BEGIN

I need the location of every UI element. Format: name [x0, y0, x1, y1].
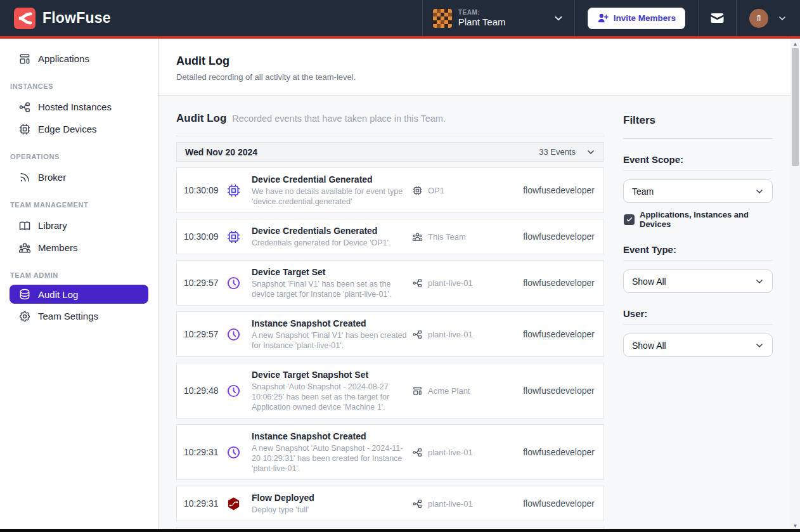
event-description: Credentials generated for Device 'OP1'.: [252, 238, 408, 248]
db-icon: [18, 288, 31, 301]
event-title: Device Target Snapshot Set: [252, 369, 408, 380]
divider: [623, 138, 773, 139]
sidebar-item-label: Team Settings: [38, 311, 98, 321]
nodered-icon: [226, 496, 241, 511]
brand-name: FlowFuse: [42, 10, 111, 27]
users-icon: [412, 231, 423, 242]
gear-icon: [18, 310, 31, 323]
sidebar-item-label: Hosted Instances: [38, 101, 112, 112]
scroll-up-arrow[interactable]: ▲: [790, 39, 800, 49]
event-icon-wrap: [224, 384, 252, 398]
sidebar-item-members[interactable]: Members: [0, 237, 158, 259]
sidebar-section-header: TEAM MANAGEMENT: [10, 201, 148, 209]
sidebar-section-header: INSTANCES: [10, 82, 148, 90]
invite-members-label: Invite Members: [614, 13, 676, 23]
template-icon: [18, 53, 31, 65]
vertical-scrollbar[interactable]: ▲ ▼: [790, 39, 800, 532]
event-type-value: Show All: [632, 276, 666, 287]
event-description: We have no details available for event t…: [252, 186, 408, 207]
team-name: Plant Team: [458, 16, 506, 27]
include-children-checkbox[interactable]: [624, 214, 635, 225]
event-icon-wrap: [224, 230, 252, 244]
sidebar-item-applications[interactable]: Applications: [0, 48, 158, 70]
event-scope-label: Acme Plant: [428, 386, 470, 396]
chip-icon: [412, 185, 423, 196]
event-rows: 10:30:09Device Credential GeneratedWe ha…: [176, 167, 604, 532]
chevron-down-icon[interactable]: [553, 13, 564, 24]
sidebar-item-label: Applications: [38, 53, 89, 64]
user-select[interactable]: Show All: [623, 334, 773, 357]
event-scope-label: This Team: [428, 232, 466, 242]
audit-event-row: 10:29:57Device Target SetSnapshot 'Final…: [176, 260, 604, 306]
panel-subtitle: Recorded events that have taken place in…: [232, 114, 446, 124]
event-icon-wrap: [224, 445, 252, 460]
sidebar-item-label: Edge Devices: [38, 124, 97, 134]
event-scope: plant-live-01: [412, 329, 519, 340]
event-scope-select[interactable]: Team: [623, 179, 773, 203]
page-title: Audit Log: [176, 55, 773, 68]
instance-icon: [412, 447, 423, 458]
include-children-row: Applications, Instances and Devices: [624, 210, 773, 229]
event-title: Device Target Set: [252, 266, 408, 278]
notifications-button[interactable]: [698, 0, 736, 36]
event-description: Snapshot 'Final V1' has been set as the …: [252, 279, 408, 299]
filters-title: Filters: [623, 114, 773, 127]
sidebar-item-broker[interactable]: Broker: [0, 166, 158, 188]
event-icon-wrap: [224, 496, 252, 511]
user-menu[interactable]: fl: [736, 0, 800, 36]
date-group-header[interactable]: Wed Nov 20 2024 33 Events: [176, 142, 604, 162]
sidebar-item-label: Library: [38, 220, 67, 231]
user-value: Show All: [632, 341, 666, 351]
event-title: Device Credential Generated: [252, 174, 408, 185]
filter-event-type: Event Type: Show All: [623, 244, 773, 293]
flowfuse-logo-icon: [14, 8, 35, 29]
panel-title-row: Audit Log Recorded events that have take…: [176, 112, 604, 125]
event-time: 10:29:57: [184, 329, 224, 339]
event-scope-label: OP1: [428, 186, 444, 195]
instance-icon: [412, 278, 423, 289]
event-title: Instance Snapshot Created: [252, 318, 408, 329]
sidebar-section-header: TEAM ADMIN: [10, 271, 148, 279]
divider: [176, 136, 604, 136]
audit-event-row: 10:29:31Flow DeployedDeploy type 'full'p…: [176, 486, 604, 521]
filters-panel: Filters Event Scope: Team Applications, …: [623, 112, 773, 372]
accent-divider: [0, 36, 800, 39]
event-user: flowfusedeveloper: [519, 329, 595, 339]
invite-section: Invite Members: [574, 0, 698, 36]
mail-icon: [709, 10, 725, 26]
invite-members-button[interactable]: Invite Members: [588, 8, 685, 29]
user-avatar[interactable]: fl: [749, 9, 768, 28]
chevron-down-icon[interactable]: [586, 147, 596, 157]
event-description: A new Snapshot 'Final V1' has been creat…: [252, 330, 408, 351]
scrollbar-thumb[interactable]: [792, 48, 799, 166]
event-type-select[interactable]: Show All: [623, 269, 773, 293]
sidebar-item-label: Audit Log: [38, 289, 78, 300]
chevron-down-icon: [754, 276, 765, 287]
event-description: Deploy type 'full': [252, 505, 408, 515]
team-avatar: [433, 9, 452, 28]
clock-icon: [226, 276, 241, 290]
event-icon-wrap: [224, 276, 252, 290]
event-icon-wrap: [224, 327, 252, 342]
team-selector[interactable]: TEAM: Plant Team: [422, 0, 574, 36]
sidebar-item-edge-devices[interactable]: Edge Devices: [0, 118, 158, 140]
chip-icon: [226, 183, 241, 198]
event-scope-label: plant-live-01: [428, 278, 473, 288]
sidebar-item-audit-log[interactable]: Audit Log: [10, 285, 148, 304]
event-user: flowfusedeveloper: [519, 498, 595, 509]
sidebar-item-library[interactable]: Library: [0, 214, 158, 237]
event-body: Device Credential GeneratedWe have no de…: [252, 174, 412, 207]
chevron-down-icon[interactable]: [777, 13, 787, 23]
brand[interactable]: FlowFuse: [0, 0, 111, 36]
sidebar-item-team-settings[interactable]: Team Settings: [0, 305, 158, 327]
event-time: 10:30:09: [184, 185, 224, 195]
event-body: Flow DeployedDeploy type 'full': [252, 492, 412, 515]
sidebar-item-hosted-instances[interactable]: Hosted Instances: [0, 96, 158, 118]
event-time: 10:30:09: [184, 231, 224, 242]
event-user: flowfusedeveloper: [519, 386, 595, 396]
event-time: 10:29:57: [184, 278, 224, 288]
group-right: 33 Events: [539, 147, 596, 157]
sidebar-item-label: Broker: [38, 172, 66, 183]
chip-icon: [226, 230, 241, 244]
page-subtitle: Detailed recording of all activity at th…: [176, 72, 773, 82]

END

*Exercise requirements*: Copy each line of the listing that carries the string "flowfusedeveloper".

*Result of the task*:
event-user: flowfusedeveloper: [519, 329, 595, 339]
event-user: flowfusedeveloper: [519, 498, 595, 509]
event-user: flowfusedeveloper: [519, 386, 595, 396]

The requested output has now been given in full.